I work for a manufacturer of equipment where petroleum storage/production companies are among our customers. Many of these customers do not have corporate specs for our type of equipment - so the engineering companies that handle these for the end users just cobble together API standards that appear to apply to things within our equipment.

These API standards might appear to apply to our product based on the title, but when you read the standard it's clear that it does not apply to our product. In our experience, application of the cited API standards does nothing to add to the reliability or value of the equipment, otherwise I wouldn't be concerned. It works, just in a massively overpriced and difficult way - death by 1000 cuts. We'd develop a product just for this industry, but the engineering companies seem to spec their own blend of irrelevant standards.

Naturally, having a frank conversation about it would require the end user to be a party. The engineering companies would never allow that, and seem to believe their role is to apply as many industry standards as possible to each transaction. So this does not happen.

OK, enough of my griping; everyone is downhill of something. Has anyone else navigated this problem with success?

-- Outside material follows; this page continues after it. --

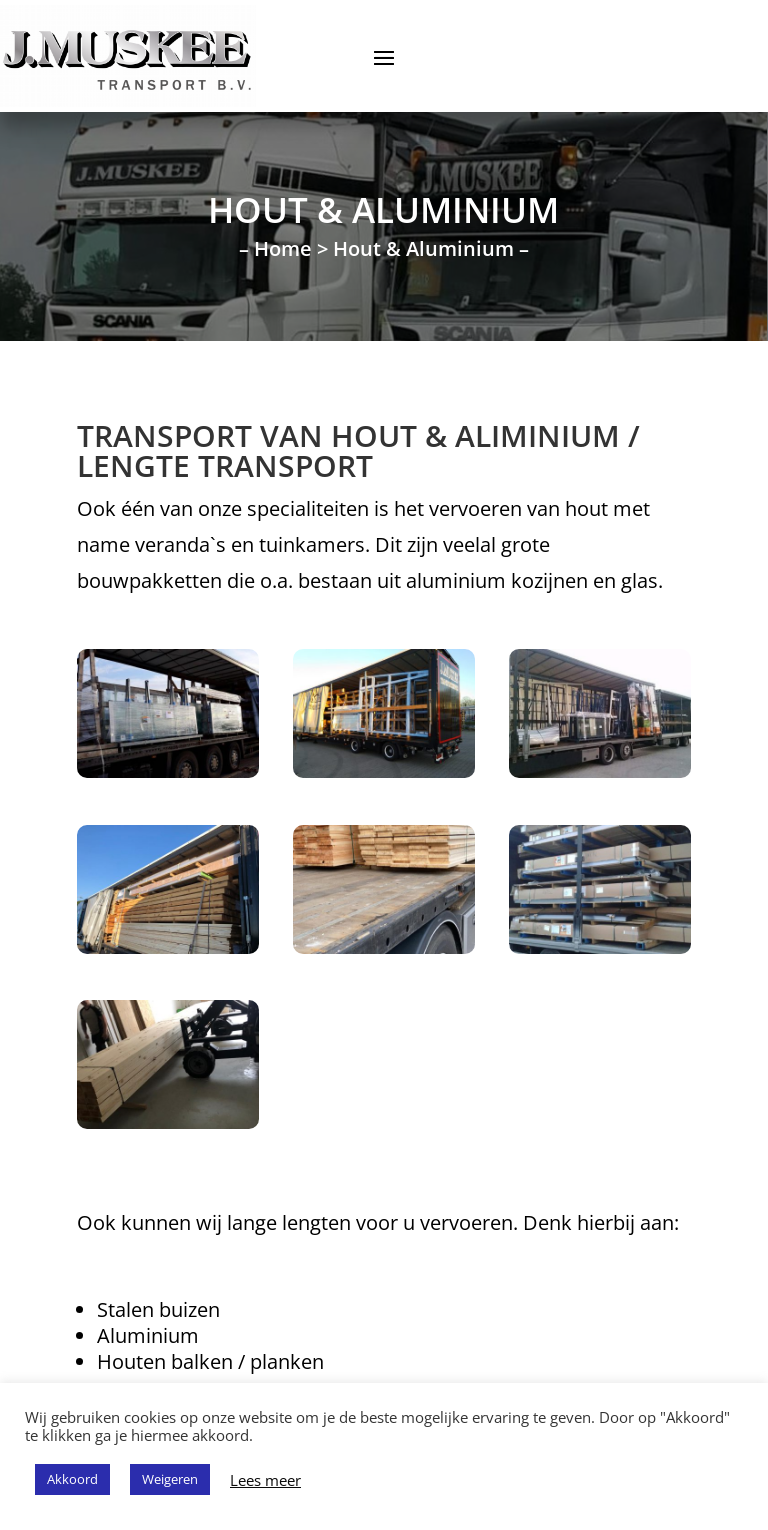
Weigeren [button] (170, 1479)
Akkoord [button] (72, 1479)
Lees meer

RE: Use of API standards outside intended scope

If they say "use the following codes where applicable" then you are off the hook if they don't apply. If they say "design using the following codes" then you may have your back to the wall. I run into situations where they want a vertical cylindrical tank but it may not have its bottom uniformly supported stores some other liquid than oil, is above or below the temperature or pressure range for API 650 / 620. So, I use API 650 / 620 to design the shell and other components that seem to fall within API 650 and then use another code, perhaps AWWA if it applies to the support conditions and then basic ASME, AISC or ACI and good engineering judgement for the rest. They are looking to minimize their risk and so am I. I think if you pick and choose the sections of various codes to determine loads and design various aspects of a project you are using the knowledge gained from decades of experience ( failures and successes ) to safely design some components. Be sure to examine the cracks between the codes and the interfaces between components. Each may be safe and economical but together they may not work. If is very useful to know the reason behind the codes, to be able to properly pick and choose. For instance, plant piping is different than cross-country, low pressure vessels are different than high pressure, water is different than oil or acid.

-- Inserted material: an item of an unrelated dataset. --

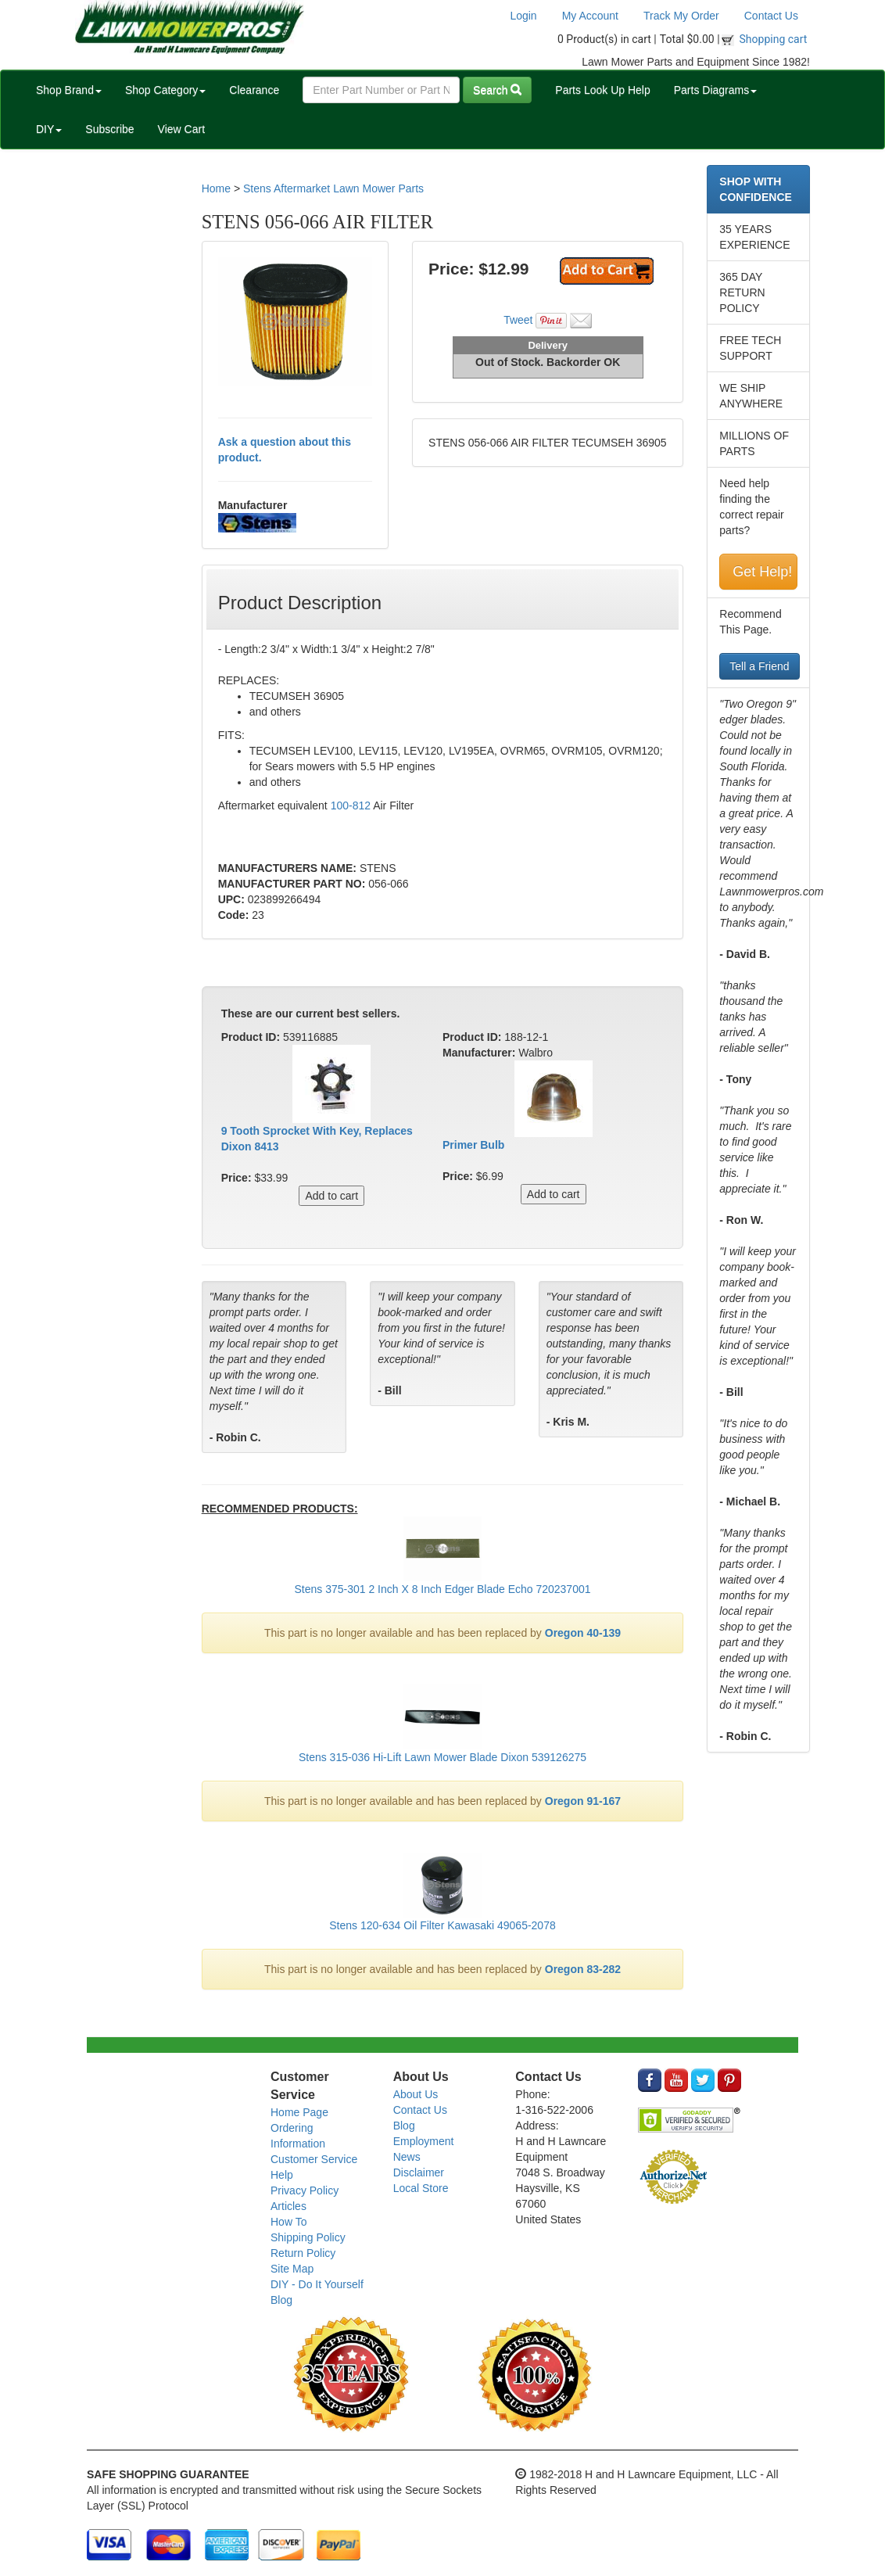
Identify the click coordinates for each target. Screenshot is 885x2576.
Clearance (254, 90)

Not much help, but that's all I got...

RE: Use of API standards outside intended scope

I will look for that language. It could be quite helpful. As well, if it's not defined, perhaps it could be crafted into the Terms and Conditions negotiation? (Seems those are always a major negotiation nowadays)

I think the frustrating part is knowing that we have standard products designed specifically for these applications, and that the specs are written as if we're going to build everything from the ground up, for the first time. So to "comply" with these specs intended to reduce risk, we're actually breaking down a proven system and substituting various things just because. At the end, you have basically a new, unproven system, based on unrelated codes that were never intended to work together.